Techniques to help you relax in the water will help you avoid this common pitfall. Lowering your head by slowing the stroke down and practising shallower breathing is also beneficial. Remember: the water line should be just above your goggles and you should be looking forwards through the water at a downward angle of about 45°.
Shallow arm recovery
This can be caused by poor mobility and flexibility in the shoulder and possibly an ill-fitting, tight wetsuit.
To avoid this problem, practise high-elbow recovery drills in the pool and think about this while swimming in the lake. Your arm recovery needs to be higher, so practise changing your recovery arm position by bringing your arm over higher without such a bent elbow.
Kicking too much
Nervous swimmers often do this because they’re panicking and think they need to kick a lot to swim fast. Plus, they might be used to kicking a lot in the pool.
To get your kick under control, learn to relax and trust in the fact that your wetsuit improves your buoyancy significantly, so there’s no need to kick furiously.

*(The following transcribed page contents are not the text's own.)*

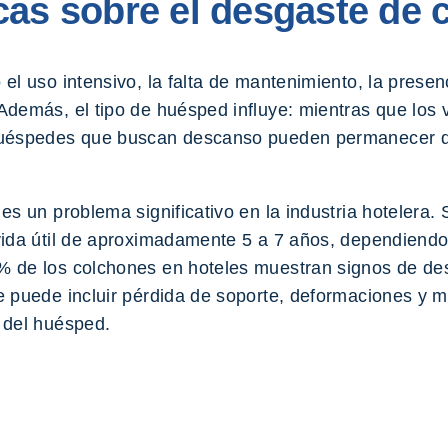
cas sobre el desgaste de
el uso intensivo, la falta de mantenimiento, la presen
Además, el tipo de huésped influye: mientras que los 
 huéspedes que buscan descanso pueden permanecer 
es un problema significativo en la industria hotelera.
vida útil de aproximadamente 5 a 7 años, dependiendo
 de los colchones en hoteles muestran signos de des
e puede incluir pérdida de soporte, deformaciones y m
 del huésped.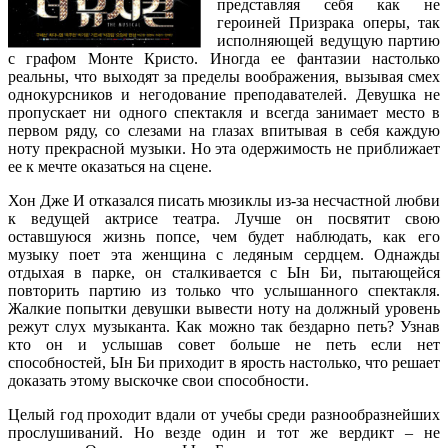
представляя себя как не
героиней Призрака оперы, так
исполняющей ведущую партию
с графом Монте Кристо. Иногда ее фантазии настолько
реальны, что выходят за пределы воображения, вызывая смех
однокурсников и негодование преподавателей. Девушка не
пропускает ни одного спектакля и всегда занимает место в
первом ряду, со слезами на глазах впитывая в себя каждую
ноту прекрасной музыки. Но эта одержимость не приближает
ее к мечте оказаться на сцене.
Хон Дже И отказался писать мюзиклы из-за несчастной любви
к ведущей актрисе театра. Лучше он посвятит свою
оставшуюся жизнь попсе, чем будет наблюдать, как его
музыку поет эта женщина с ледяным сердцем. Однажды
отдыхая в парке, он сталкивается с Ын Би, пытающейся
повторить партию из только что услышанного спектакля.
Жалкие попытки девушки вывести ноту на должный уровень
режут слух музыканта. Как можно так бездарно петь? Узнав
кто он и услышав совет больше не петь если нет
способностей, Ын Би приходит в ярость настолько, что решает
доказать этому выскочке свои способности.
Целый год проходит вдали от учебы среди разнообразнейших
прослушиваний. Но везде один и тот же вердикт – не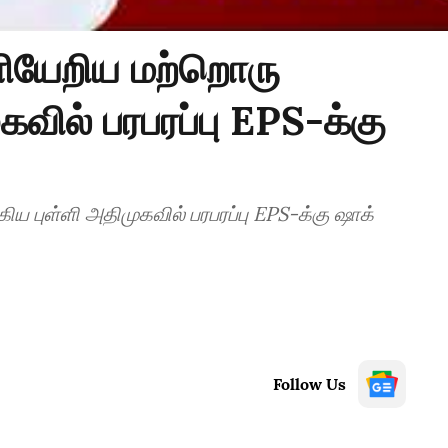
ியேறிய மற்றொரு
கவில் பரபரப்பு EPS-க்கு
ய புள்ளி அதிமுகவில் பரபரப்பு EPS-க்கு ஷாக்
Follow Us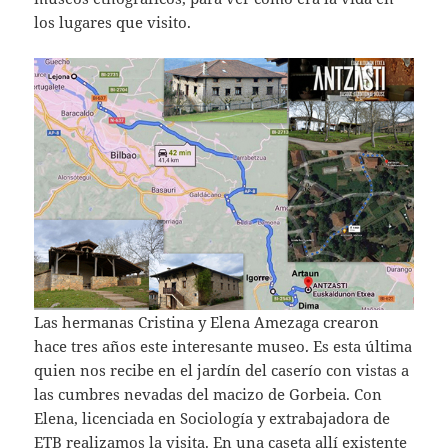
los lugares que visito.
Las hermanas Cristina y Elena Amezaga crearon
hace tres años este interesante museo. Es esta última
quien nos recibe en el jardín del caserío con vistas a
las cumbres nevadas del macizo de Gorbeia. Con
Elena, licenciada en Sociología y extrabajadora de
ETB realizamos la visita. En una caseta allí existente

Use the buoyancy of the wetsuit to get into a horizontal position. Try just floating in your wetsuit and you’ll be amazed at how buoyant you are.
The only time you need to increase your leg kick is during the last 20-30m of the swim before transition. Kicking harder here increases blood flow into your legs and will reduce dizziness as you stand up.
Take the plunge
Open-water swimming shouldn’t be something you fear or loathe. With the right choice of venue, coaching and advice, it can easily become one of the most enjoyable parts of your multisport training.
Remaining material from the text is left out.